Saved data entries

- - - - - - -

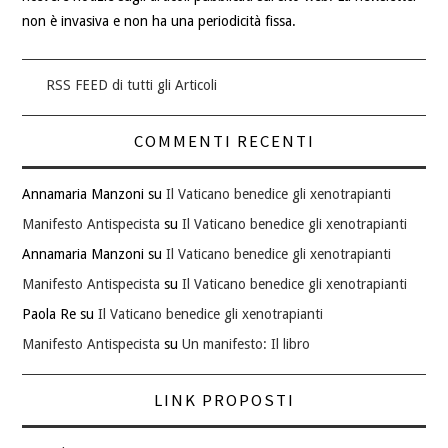
non è invasiva e non ha una periodicità fissa.
RSS FEED di tutti gli Articoli
COMMENTI RECENTI
Annamaria Manzoni
su
Il Vaticano benedice gli xenotrapianti
Manifesto Antispecista
su
Il Vaticano benedice gli xenotrapianti
Annamaria Manzoni
su
Il Vaticano benedice gli xenotrapianti
Manifesto Antispecista
su
Il Vaticano benedice gli xenotrapianti
Paola Re
su
Il Vaticano benedice gli xenotrapianti
Manifesto Antispecista
su
Un manifesto: Il libro
LINK PROPOSTI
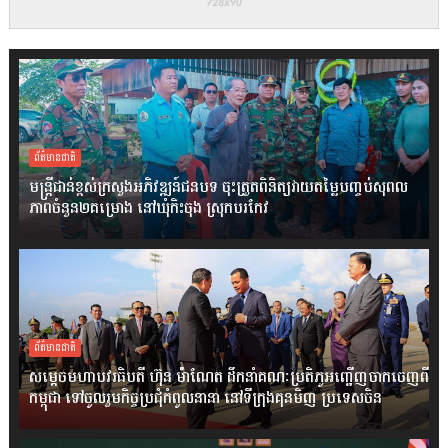
ព័ត៌មានជាតិ
មន្ត្រីជាន់ខ្ពស់ក្រសួងអភិវឌ្ឍន៍ជនបទ ចុះត្រួតពិនិត្យវាយតម្លៃបញ្ចប់សុពល
ភាពចំនួន២គម្រោង នៅឃុំកិះចុង ស្រុកបរកែវ
ព័ត៌មានជាតិ
សម្តេចមហាបវរធិបតី ហ៊ុន ម៉ាណែត ដឹកនាំគណៈប្រតិភូអញ្ជើញចាកចេញពី
កម្ពុជា ទៅចូលរួមកិច្ចប្រជុំកំពូលនានា នៅទីក្រុងគុនមិញ ប្រទេសចិន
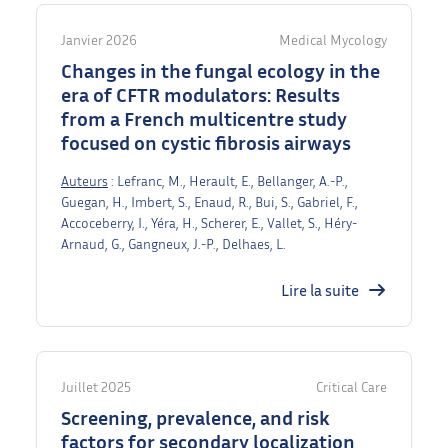
Janvier 2026
Medical Mycology
Changes in the fungal ecology in the
era of CFTR modulators: Results
from a French multicentre study
focused on cystic fibrosis airways
Auteurs
: Lefranc, M., Herault, E., Bellanger, A.-P.,
Guegan, H., Imbert, S., Enaud, R., Bui, S., Gabriel, F.,
Accoceberry, I., Yéra, H., Scherer, E., Vallet, S., Héry-
Arnaud, G., Gangneux, J.-P., Delhaes, L.
Lire la suite
Juillet 2025
Critical Care
Screening, prevalence, and risk
factors for secondary localization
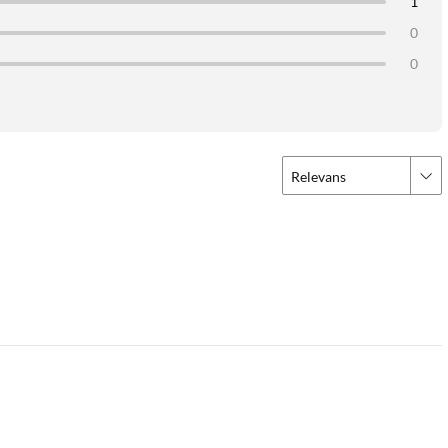
1
0
0
Relevans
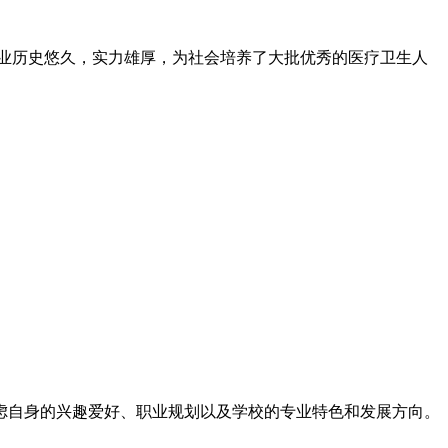
业历史悠久，实力雄厚，为社会培养了大批优秀的医疗卫生人
虑自身的兴趣爱好、职业规划以及学校的专业特色和发展方向。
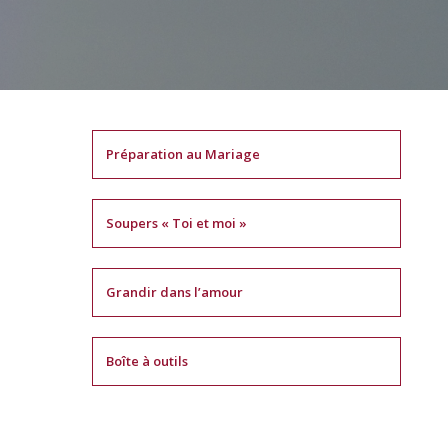
Préparation au Mariage
Soupers « Toi et moi »
Grandir dans l’amour
Boîte à outils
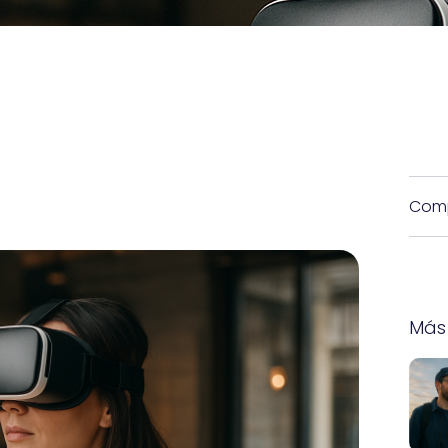
Comp
Más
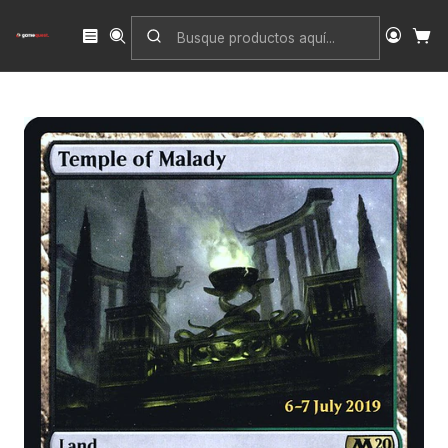
Inicio
Singles
Magic: The Gathering
Edición
Core Set 2020
Temple of Malady (Launch foil) | Español | NM | PM20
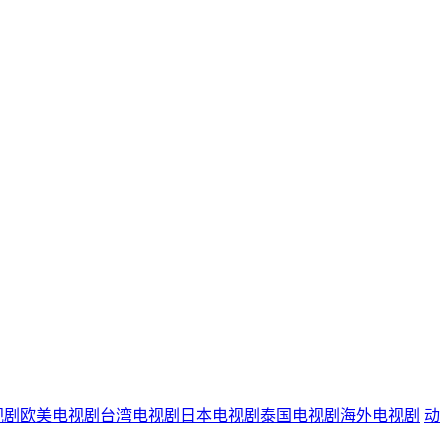
视剧
欧美电视剧
台湾电视剧
日本电视剧
泰国电视剧
海外电视剧
动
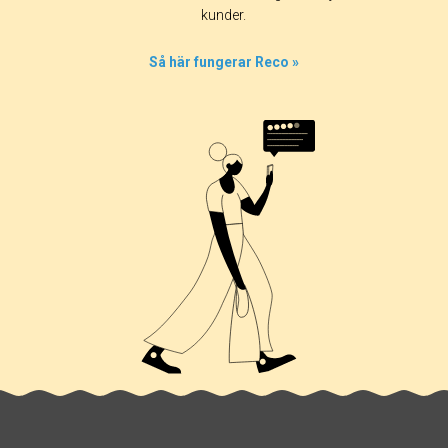
kunder.
Så här fungerar Reco »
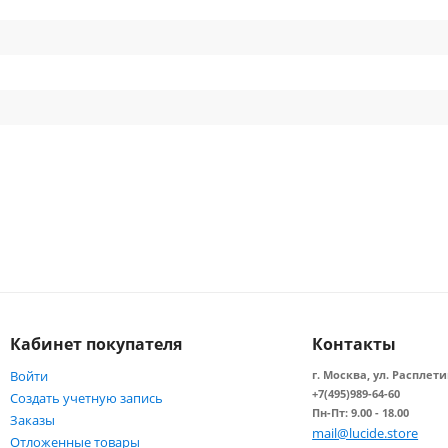
Кабинет покупателя
Контакты
Войти
г. Москва, ул. Расплети
+7(495)989-64-60
Создать учетную запись
Пн-Пт: 9.00 - 18.00
Заказы
mail@lucide.store
Отложенные товары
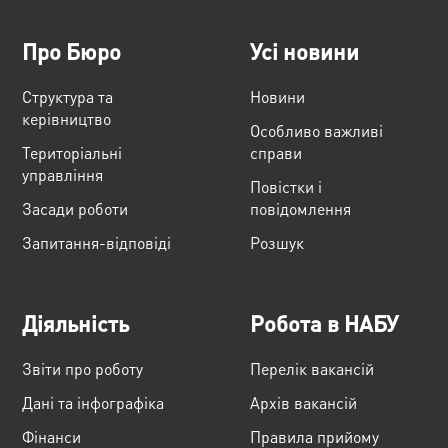
Про Бюро
Усі новини
Структура та
Новини
керівництво
Особливо важливі
Територіальні
справи
управління
Повістки і
Засади роботи
повідомлення
Запитання-відповіді
Розшук
Діяльність
Робота в НАБУ
Звіти про роботу
Перелік вакансій
Дані та інфографіка
Архів вакансій
Фінанси
Правила прийому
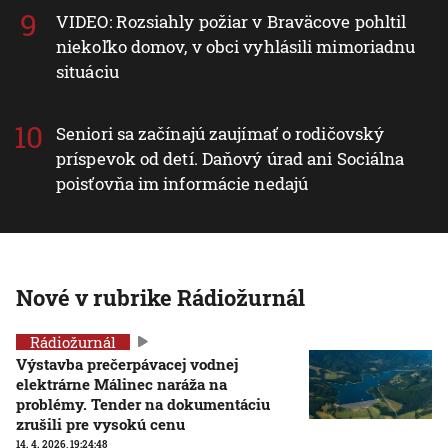
VIDEO: Rozsiahly požiar v Braväcove pohltil
niekoľko domov, v obci vyhlásili mimoriadnu
situáciu
Seniori sa začínajú zaujímať o rodičovský
príspevok od detí. Daňový úrad ani Sociálna
poisťovňa im informácie nedajú
Nové v rubrike Rádiožurnál
Rádiožurnál
Výstavba prečerpávacej vodnej
elektrárne Málinec naráža na
problémy. Tender na dokumentáciu
zrušili pre vysokú cenu
14. 4. 2026, 19:24:48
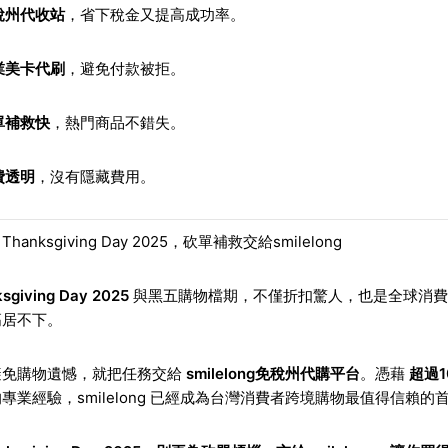
稅州代收站
，省下稅金又提高成功率。
業美卡代刷
，避免付款被拒。
單補救快
，熱門商品不錯失。
費透明
，沒有隱藏費用。
hanksgiving Day 2025，砍單補救交給smilelong
sgiving Day 2025
與黑五購物檔期，不僅折扣驚人，也是全球消費
高居不下。
避免購物遺憾，就把任務交給
smilelong免稅州代購平台
。憑藉
超過1
專業經驗，smilelong 已經成為台灣消費者跨境購物最值得信賴的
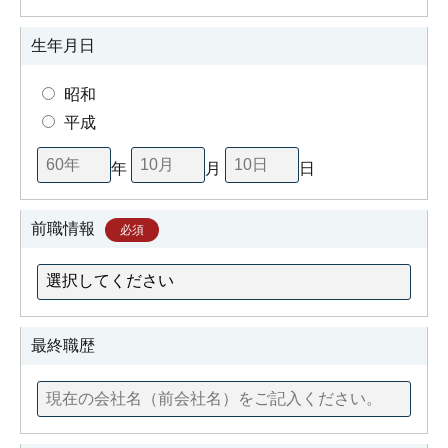
生年月日
昭和
平成
年
月
日
前職情報
必須
最終職歴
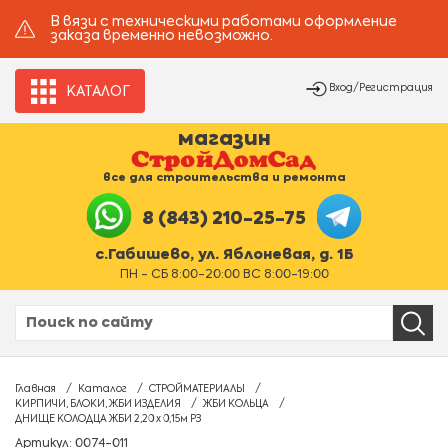
В вязи с техническими работами оформление
заказа временно невозможно.
Вход/Регистрация
КАТАЛОГ
магазин
все для строительства и ремонта
8 (843) 210-25-75
с.Габишево, ул. Яблоневая, д. 1Б
ПН - СБ 8:00-20:00 ВС 8:00-19:00
Главная
Каталог
СТРОЙМАТЕРИАЛЫ
КИРПИЧИ, БЛОКИ, ЖБИ ИЗДЕЛИЯ
ЖБИ КОЛЬЦА
ДНИЩЕ КОЛОДЦА ЖБИ 2,20 х 0,15м РЗ
Артикул: 0074-011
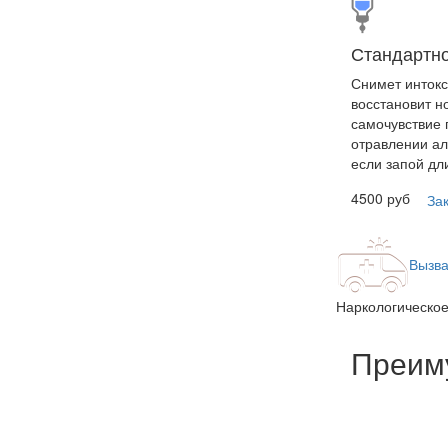
Стандартн
Снимет инток
восстановит 
самочувствие 
отравлении ал
если запой дли
4500 руб
За
Вызва
Наркологическое
Преим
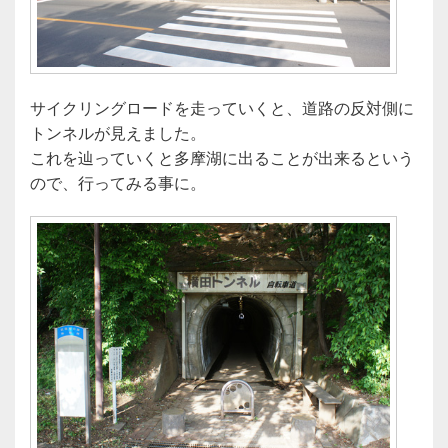
サイクリングロードを走っていくと、道路の反対側に
トンネルが見えました。
これを辿っていくと多摩湖に出ることが出来るという
ので、行ってみる事に。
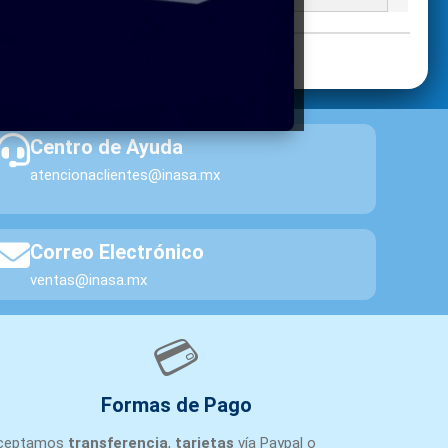
Centro de Ayuda
atencionaclientes@inasa.mx
Correo Electrónico
ventas@inasa.mx
💳
Formas de Pago
ceptamos
transferencia
,
tarjetas
vía Paypal o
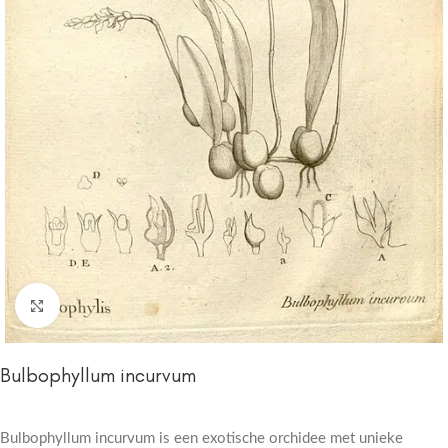
Click to enlarge
Bulbophyllum incurvum
Bulbophyllum incurvum is een exotische orchidee met unieke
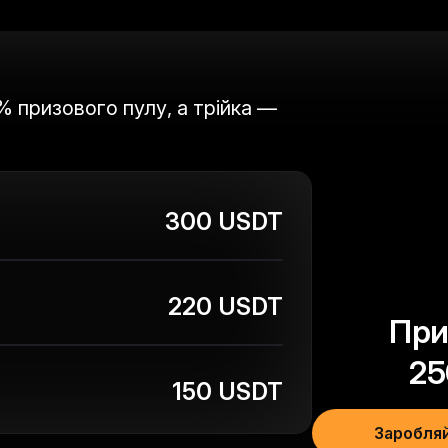
 призового пулу, а трійка —
300 USDT
Почніть свій шлях у
220 USDT
трейдингу з $20 USDT
При
ареєструйтесь, внесіть депозит й отримайте $20
25
150 USDT
Приєднатися
Заробляй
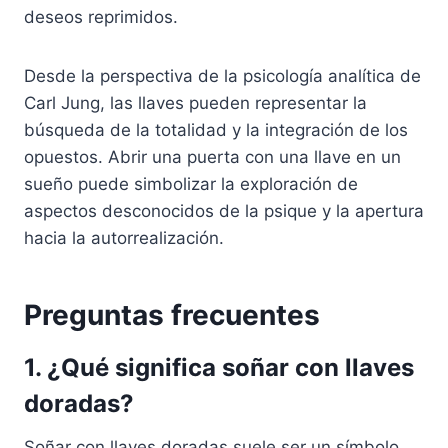
deseos reprimidos.
Desde la perspectiva de la psicología analítica de
Carl Jung, las llaves pueden representar la
búsqueda de la totalidad y la integración de los
opuestos. Abrir una puerta con una llave en un
sueño puede simbolizar la exploración de
aspectos desconocidos de la psique y la apertura
hacia la autorrealización.
Preguntas frecuentes
1. ¿Qué significa soñar con llaves
doradas?
Soñar con llaves doradas suele ser un símbolo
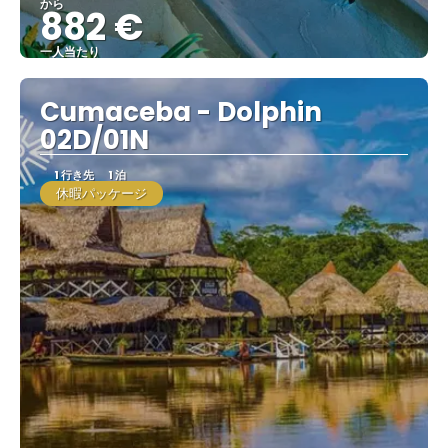
から
882 €
一人当たり
見る
Cumaceba - Dolphin
02D/01N
1 行き先
1 泊
休暇パッケージ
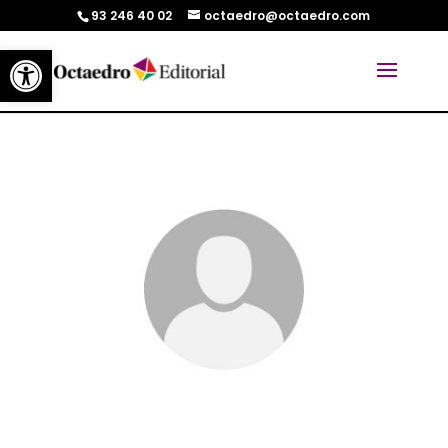
93 246 40 02
octaedro@octaedro.com
Abrir barra de herramientas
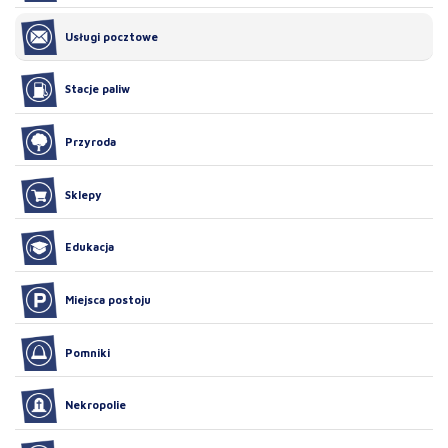
Usługi pocztowe
Stacje paliw
Przyroda
Sklepy
Edukacja
Miejsca postoju
Pomniki
Nekropolie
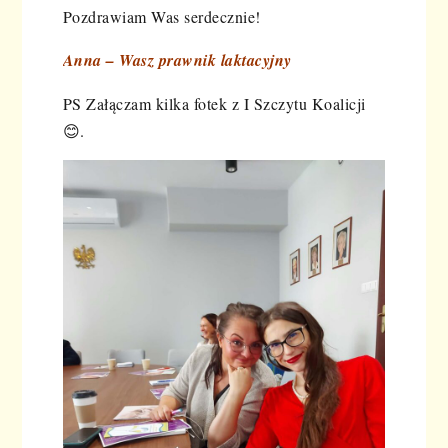
Pozdrawiam Was serdecznie!
Anna – Wasz prawnik laktacyjny
PS Załączam kilka fotek z I Szczytu Koalicji
😊.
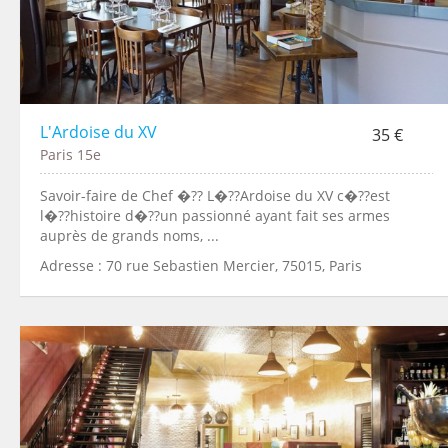
L'Ardoise du XV
35 €
Paris 15e
Savoir-faire de Chef �?? L�??Ardoise du XV c�??est
l�??histoire d�??un passionné ayant fait ses armes
auprès de grands noms, ...
Adresse : 70 rue Sebastien Mercier, 75015, Paris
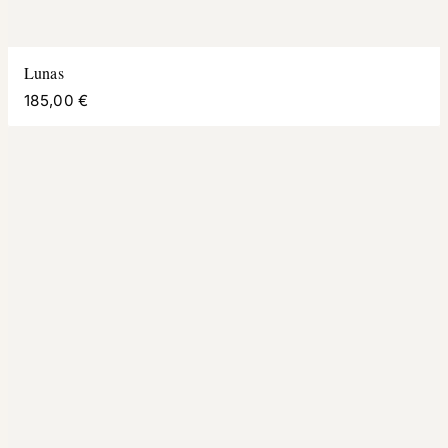
Lunas
185,00 €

- - - - - - -

• _ACTIVITY_
Output only the lines above from the line that holds "octaedro@octaedro.com" through the line that holds "Savoir-faire de Chef", both ends included, and exclude pictures.

• _ANSWER BOX_
octaedro@octaedro.com
Abrir barra de herramientas
Usługi pocztowe
Stacje paliw
Przyroda
Sklepy
Edukacja
Miejsca postoju
Pomniki
Nekropolie
Pozdrawiam Was serdecznie!
Anna – Wasz prawnik laktacyjny
PS Załączam kilka fotek z I Szczytu Koalicji
😊.
L'Ardoise du XV
35 €
Paris 15e
Savoir-faire de Chef �?? L�??Ardoise du XV c�??est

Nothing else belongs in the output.